Neither rain nor storms nor snow nor 78 degrees in Florida can prevent us from gathering here on a Thursday to talk about books. I hope you’re all doing okay this week. Let us know!

I can tell you what I just finished, but it won’t be released until May 30. I read and reviewed The Benevolent Society of Ill-Mannered Ladies for a journal, and I’ll review it here at the end of May. Alison Goodman, the author, is Australian. She’s also a fan of Georgette Heyer, so she set this mystery in Regency England, and wrote about the social ills of that time period. The narrator is Lady Augusta Colebrook (Gus) who is 42, and, along with her twin sister, Lady Julia, spinsters who have money for their own household, and, fortunately, are not dependent on their brother. But, Gus is bored, and after the sisters successfully retrieve letters for a friend threatened with blackmail, she decides they should take cases to help women.
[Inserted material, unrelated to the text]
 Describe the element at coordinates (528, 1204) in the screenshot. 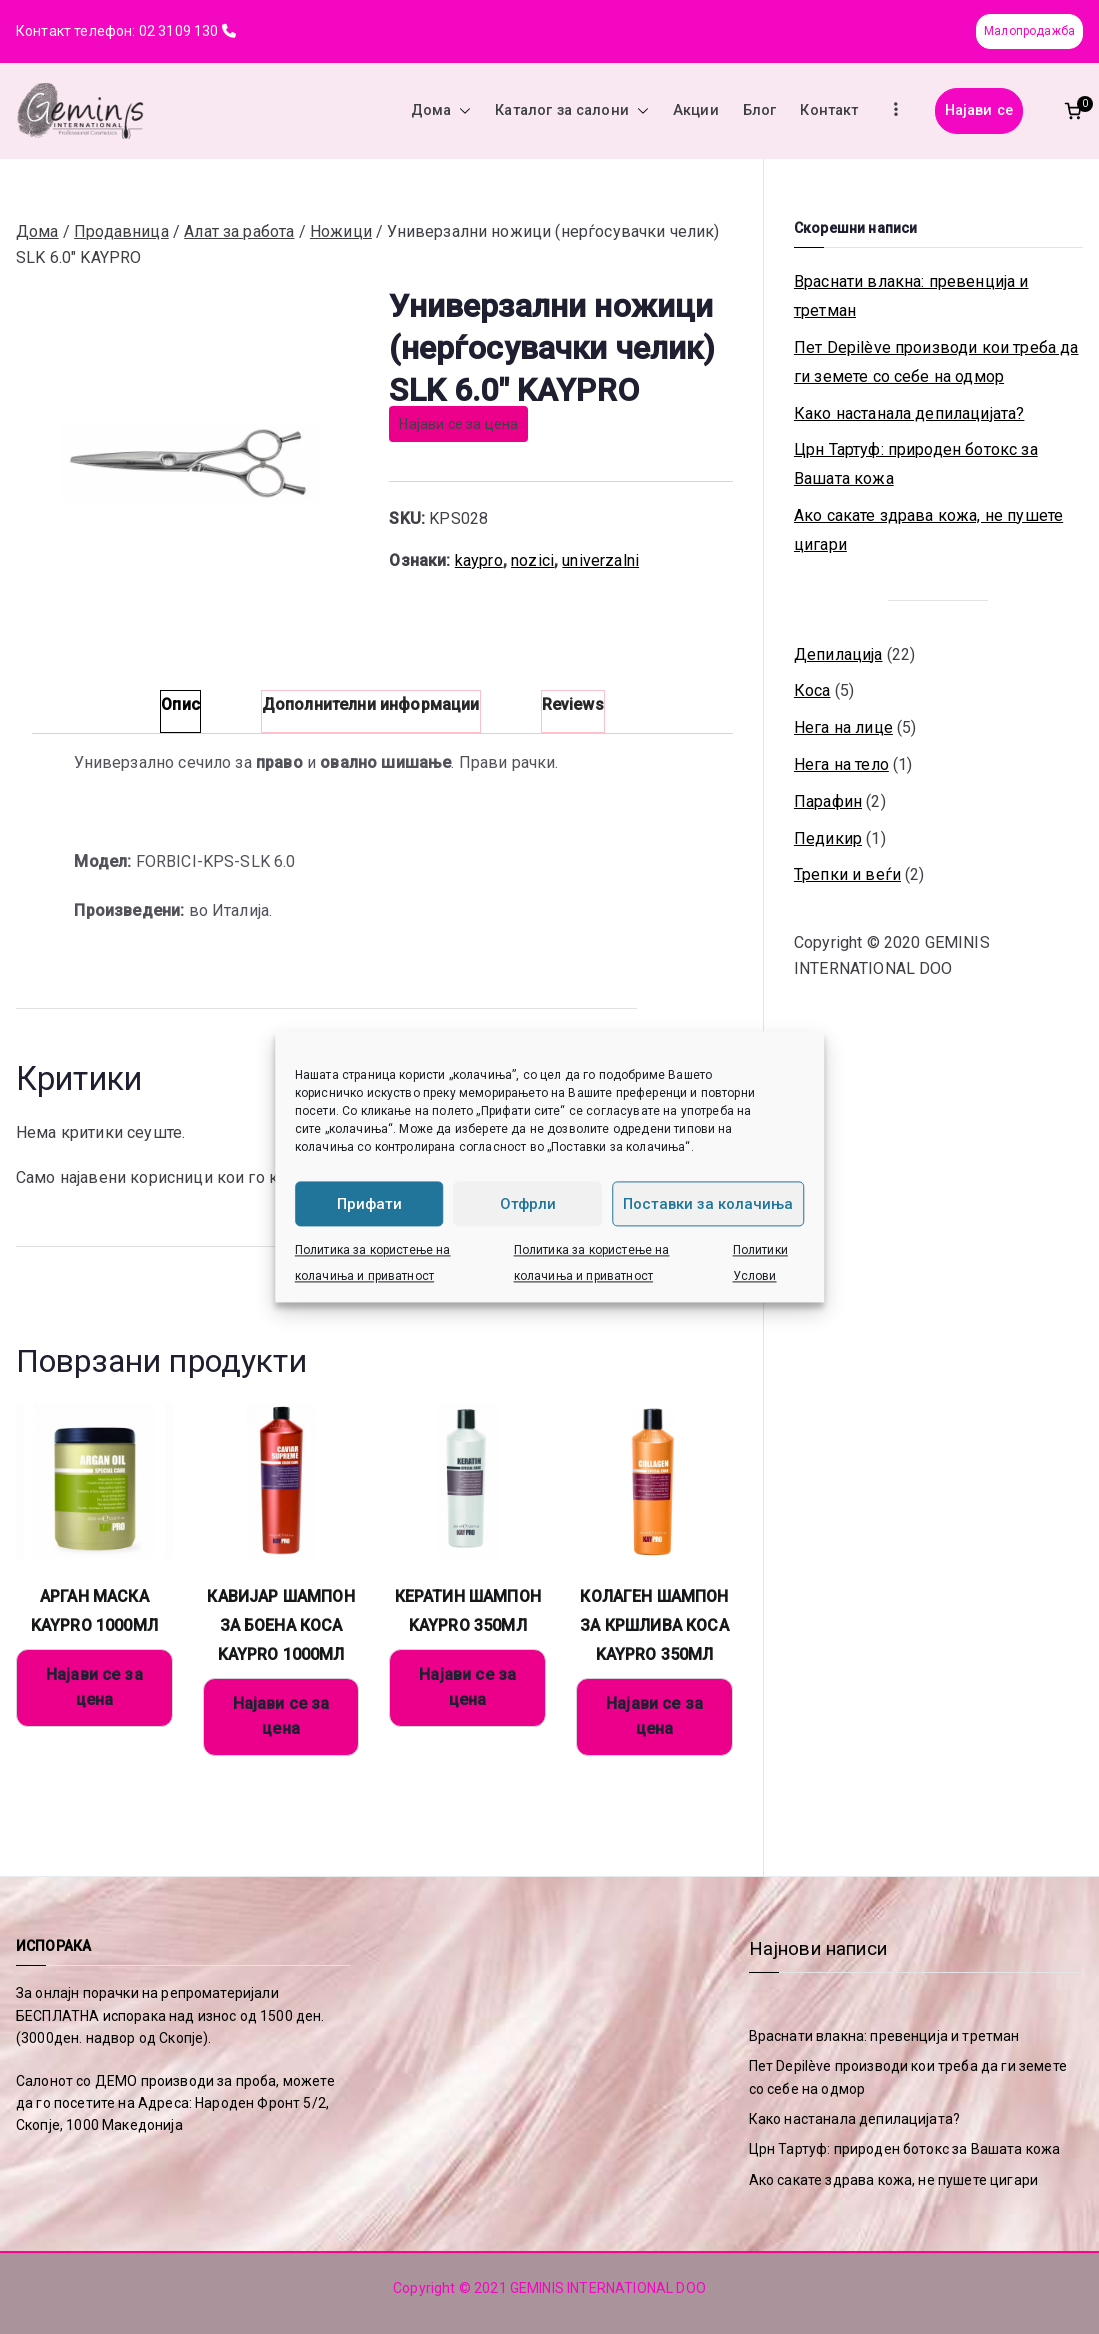

I see `Отфрли` at that location.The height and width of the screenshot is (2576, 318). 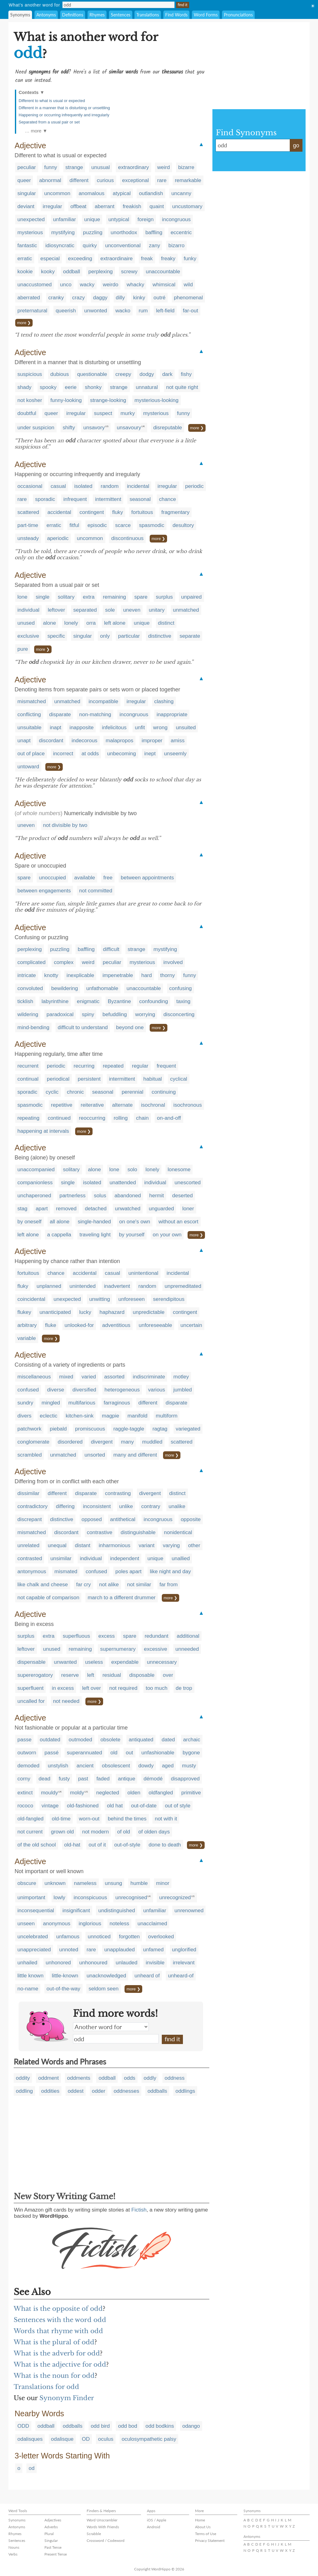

For their first case, they hope to rescue a woman who fears her husband is trying to kill her since she can’t have children. But, along the way, their carriage is attacked by highwaymen, and Gus shoots and injures one of them. Julia recognizes him as Lord Evan Belford, who supposedly killed a man in a duel twenty years earlier, and was exiled to Australia. Once he wakes, he insists on helping the sisters with their plot. That one may have been successful, but now they have an escaped felon as an ally.

Great characters, especially Gus. Goodman does an excellent job incorporating the social issues into the twins’ cases. Mystery, a little romance, Regency England, and to be continued in the next book. It’s slow to start, but if you can get past the slow beginning, it’s entertaining.

What about you? What are you reading this week?